Sonsig, Nimbus - are tops in my collection as well.

2CAudio and FabFilter is up there too.

I even have a few Waves reverbs that are STELLAR: Abbey Road Plates and Chambers

PSP has their plate and springs that are simply gorgeous.

-

same here about the interest in v3 - may grab it just get on that train.


----------



## cchristensson (Oct 2, 2019)

The Relab is by me a great reverb. The random hall is always on my mixbus. Had it since in beta. 
Glues things together and just sounds great.


----------



## averystemmler (Oct 2, 2019)

I've never used the original hardware so I can't comment on how accurate it is, but I've become quite enamored with LX480. Of the the Relab products, it's the one that I keep coming back to.

Though, I have to add, operating a LARC with a mouse will never stop being a little obnoxious to me.


----------



## Jediwario1 (Oct 2, 2019)

Henu said:


> What the hell? :( This is from their website:
> 
> $349.00 -> $299.00
> 
> Did they just made the discount worse or what's the deal here? Or did you get some sort of a code in your email as it mentions the "list member" and didn't mention it?



Use the promo code "LEGEND"


----------



## SoNowWhat? (Oct 2, 2019)

Always interesting to hear what other people prefer and use.

My favourite verb is ReLab's VSR S24. I am seriously considering the LX480 too with this discount. I trialed both (LX and S24) when I bought S24 but could only swing one with available budget. The S24 preset Large Warm Hall (TS) is wonderful (to my ears and on my set-up). I did get Sonsig on release but have yet to really get to grips with it. I haven't had a lot of success yet. I am quite prepared to put that down to me and not ReLab in any way who have been nothing short of accommodating to me with support.

Annnnd I'm still holding out on Spaces II. I am SoNowWhat? and I have a reverb problem.

Edit - and to answer your question @Zoot_Rollo yes, I think it is worth the price. IMHO. There is a trial option before you buy.


----------



## gsilbers (Oct 3, 2019)

gsilbers said:


> i bought it a while ago and they change the website so i contacted them to update my account and make sure everything is ok to sell. now that i checked. i do have the complete and also the random hall.
> price will be lower than whatever sale they have now.




this was their response:

_Thank you for contacting us.

We are working on a way to import 3rd party products to a Relab account. We have no ETA yet when it will be possible.
Please check with us again in a month or two._


I dont think customer service is their forte


----------



## Henu (Oct 3, 2019)

Jediwario1 said:


> Use the promo code "LEGEND"



<3 Thank you, bought!


----------



## averystemmler (Oct 3, 2019)

gsilbers said:


> this was their response:
> 
> _Thank you for contacting us.
> 
> ...



I have so many questions.


----------



## Zoot_Rollo (Oct 3, 2019)

Jediwario1 said:


> Use the promo code "LEGEND"




Relab's response to my email asking if it was OK to share the code:

Hey thanks so much for the message.

The deal was intended as a thank you offer for our loyal email list members, That being said, we also have a ton of users that simply don't subscribe to updates - and the coupon can be used by anyone. It has already leaked to other groups and forums. So if you post it, anyone with the coupon will get the discount until it expires - sometime next week I think… J

Have a great day!

Kind regards,
Relab - Support


----------



## Zoot_Rollo (Oct 3, 2019)

SoNowWhat? said:


> Annnnd I'm still holding out on Spaces II. I am SoNowWhat? and I have a reverb problem.

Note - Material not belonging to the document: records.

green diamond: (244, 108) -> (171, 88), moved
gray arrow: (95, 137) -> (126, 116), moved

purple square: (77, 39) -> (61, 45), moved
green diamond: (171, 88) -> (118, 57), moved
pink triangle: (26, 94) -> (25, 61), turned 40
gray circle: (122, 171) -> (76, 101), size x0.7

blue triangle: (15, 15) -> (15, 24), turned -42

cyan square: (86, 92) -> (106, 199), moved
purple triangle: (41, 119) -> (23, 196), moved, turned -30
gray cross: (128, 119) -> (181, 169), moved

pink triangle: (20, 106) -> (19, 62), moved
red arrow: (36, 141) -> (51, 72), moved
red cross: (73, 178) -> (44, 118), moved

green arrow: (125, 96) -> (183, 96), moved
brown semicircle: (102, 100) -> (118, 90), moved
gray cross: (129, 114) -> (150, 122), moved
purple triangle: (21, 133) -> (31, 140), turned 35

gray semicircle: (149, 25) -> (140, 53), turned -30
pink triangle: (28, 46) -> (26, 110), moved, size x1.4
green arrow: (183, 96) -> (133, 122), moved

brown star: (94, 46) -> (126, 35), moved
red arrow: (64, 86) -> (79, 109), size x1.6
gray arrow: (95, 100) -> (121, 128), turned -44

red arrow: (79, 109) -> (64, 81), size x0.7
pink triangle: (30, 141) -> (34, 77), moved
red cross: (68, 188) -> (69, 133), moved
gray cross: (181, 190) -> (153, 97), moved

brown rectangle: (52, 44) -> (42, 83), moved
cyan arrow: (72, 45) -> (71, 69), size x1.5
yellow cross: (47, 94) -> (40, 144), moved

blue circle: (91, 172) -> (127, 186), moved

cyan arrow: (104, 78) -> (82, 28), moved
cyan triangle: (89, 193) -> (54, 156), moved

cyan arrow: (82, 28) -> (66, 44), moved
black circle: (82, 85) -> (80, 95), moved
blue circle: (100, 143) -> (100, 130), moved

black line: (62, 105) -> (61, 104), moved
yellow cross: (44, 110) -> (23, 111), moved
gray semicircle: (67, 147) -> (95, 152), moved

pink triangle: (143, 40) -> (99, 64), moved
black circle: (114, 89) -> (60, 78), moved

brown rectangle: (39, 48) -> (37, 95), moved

i have Spaces II - finger on the BUY trigger for LX480 Complete.



I'm Zoot and I'm a 'verbaholic.

We admitted we were powerless over reflections—that our rooms had become unmanageable.


----------



## Zoot_Rollo (Oct 3, 2019)

bought


----------



## Henu (Oct 3, 2019)

@Jediwario1 , @Zoot_Rollo 

I actually was a long-time subscriber but unsubbed just less than a month ago. :D 

Gave this a quick comparison against Lexicon PCM Native, and I definitely feel it's different and suits for different things. While the Lex sounds a bit more clean and "expensive", the LX has this awesome dirtiness and weight which the Lex is lacking. Besides, the Lex is so f**king buggy and unreliable that I'd rather use the LX as my workhorse for this next project I'm working on next week.


----------



## Zoot_Rollo (Oct 3, 2019)

Henu said:


> @Jediwario1 , @Zoot_Rollo
> 
> I actually was a long-time subscriber but unsubbed just less than a month ago. :D
> 
> Gave this a quick comparison against Lexicon PCM Native, and I definitely feel it's different and suits for different things. While the Lex sounds a bit more clean and "expensive", the LX has this awesome dirtiness and weight which the Lex is lacking. Besides, the Lex is so f**king buggy and unreliable that I'd rather use the LX as my workhorse for this next project I'm working on next week.




good to know about the PCM Native bugginess.


----------



## Henu (Oct 3, 2019)

Yep, it's a nightmare with the iLok. I think it's now behaving a bit better since a reinstall but I've developed a (very expensive) dread towards using it on any larger projects. However, for mastering of symphonic stuff it's the best you can get if you ask me. Random Hall on 10% and everything is awesome. :D


----------



## averystemmler (Oct 3, 2019)

Henu said:


> Yep, it's a nightmare with the iLok. I think it's now behaving a bit better since a reinstall but I've developed a (very expensive) dread towards using it on any larger projects. However, for mastering of symphonic stuff it's the best you can get if you ask me. Random Hall on 10% and everything is awesome. :D



That's interesting. I've been using both the Relab and Lex PCM plugins for a while now, and can't recall any trouble with either. What have you experienced?

I have had issues with other ilok plugins over the years, though. Spaces used to crash on load every so often, for some reason.


----------



## synergy543 (Oct 8, 2019)

I was on the fence with this as I already have Lexicon PCM Native and many others although I bought it and I'm really happy. I was worried from the demos that the tail decay might not be as smooth, or that the stereo spread might be narrow, but this isn't the case. The dual machine mode really expands the possibilities as well. Granted it takes some programming chops and knowledge to edit effectively but if you're deep into this stuff, its great and there are some wonderful sonic possibilities. The demos and tutorials could be greatly improved, but the underlying sound is excellent. Its a great deal at the current price.


----------



## Andoran (Oct 8, 2019)

I have all the Valhalla's, Nimbus, Spaces II, but my go to's have become Seventh Heaven Pro and Sonsig. I seriously love Sonsig, amazing reverb plugin.


----------



## nas (Oct 14, 2019)

Relab LX480 is a great reverb and easily worth that price. I have quite a bit of past experience with the original hardware units and this a very close representation... virtually indistinguishable. It's a different sound from the Bricasti (i.e. Seventh Heaven) or convolution reverbs like Altiverb, but it's rich and lush and is really a staple of so many great classic recordings.


----------